The 250-page document compiled by Cmdr. Jack Serier examined department data and statistics between 2013 and 2018, including response times and 911 calls over the six-year period. It's the first comprehensive audit of its kind in at least a decade and comes at the request of the City Council.
Among his findings, Serier emphasizes the need for increased staffing across the board. He suggests adding 78 sworn personnel, including 33 sergeants, and another 25 full-time employees to fill administrative roles — a costly request that isn't likely to receive much support from City Hall.
"We're working extremely hard to meet the demands of our community," Serier said during an interview. "It's not about making a model to give you every bell and whistle you want. This is a model that adequately addresses the needs today."
The report did not include cost estimates associated with the recommendations, but Serier said each additional police officer requires approximately $90,000 to $110,000 for salary and benefits.
Most suggestions were made with efficiency in mind, Serier said. One streamlining measure would involve splintering the homicide division into four separate units. Right now, homicide detectives are stretched thin juggling murder investigations alongside aggravated assaults, shootings and kidnappings.
"Some egregious crimes assigned to the Homicide Unit cannot be properly addressed due to the frequency of homicide investigations," wrote Serier, a longtime law enforcement official and former Ramsey County sheriff.
At a time of unprecedented gun violence in the capitol city, he believes homicide detectives should be solely focused on death investigations.
The department could achieve that, he said, by establishing three new units: one for cold cases, another for robberies and kidnappings, and a Violent Crimes Against Persons Unit dedicated to assaults and nonfatal shootings.
Last fall, Chief Todd Axtell reiterated a plea to City Hall for more resources to keep up with service calls.
"Each year it gets busier and busier and busier, and 911 calls keep coming in," Axtell told council members at the time. "It's simple math: more people living here, more people visiting here, we're going to have a higher demand for police services."
Between 2013 and 2018, the study shows, the number of 911 calls in St.
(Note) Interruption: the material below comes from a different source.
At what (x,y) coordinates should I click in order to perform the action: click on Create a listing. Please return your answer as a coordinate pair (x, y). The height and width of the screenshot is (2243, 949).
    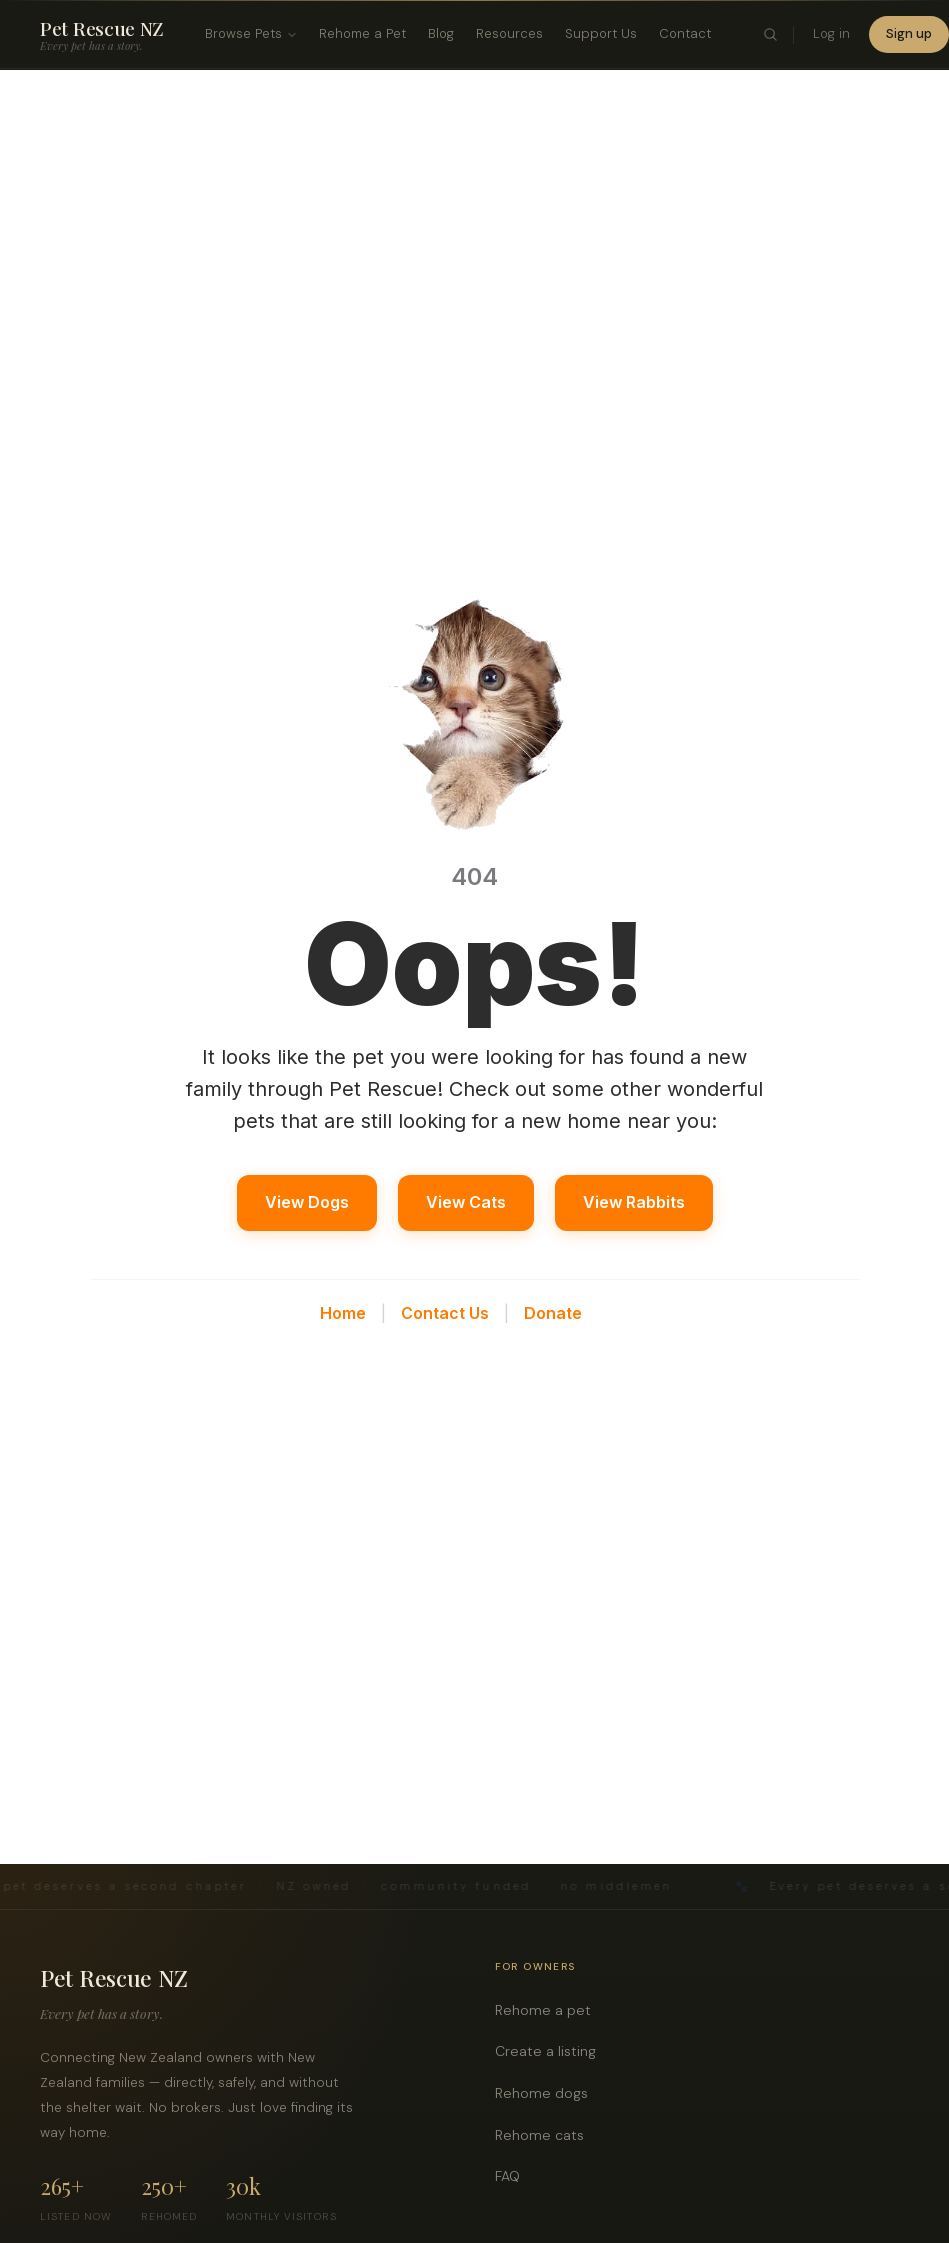
    Looking at the image, I should click on (551, 2051).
Paul rose 31%. In 2018, more than 5,000 high-priority 911 calls could not be dispatched within 30 seconds because not enough officers were available to respond.
But Mayor Melvin Carter's 2020 budget reduced the maximum number of sworn officers from 635 to 630, after staffing increases in both 2018 and 2019.
Instead of funding more officers or gunshot-detection technology, Carter proposed an additional $1.7 million for youth employment and outreach, recreation center programs and streetscape improvements.
The department now has 608 officers on its payroll, 570 of whom are available to work, the study says, noting that the number of officers fluctuates due to retirements, vacations, military deployments and parental leave.
Serier is expected to present his findings to the City Council on Feb. 26. After that, he expects the conversation to shift back to the community.
"What kind of levels of service do we want from our police department?" he said. "And if compromises are part of that, what are willing to go without?"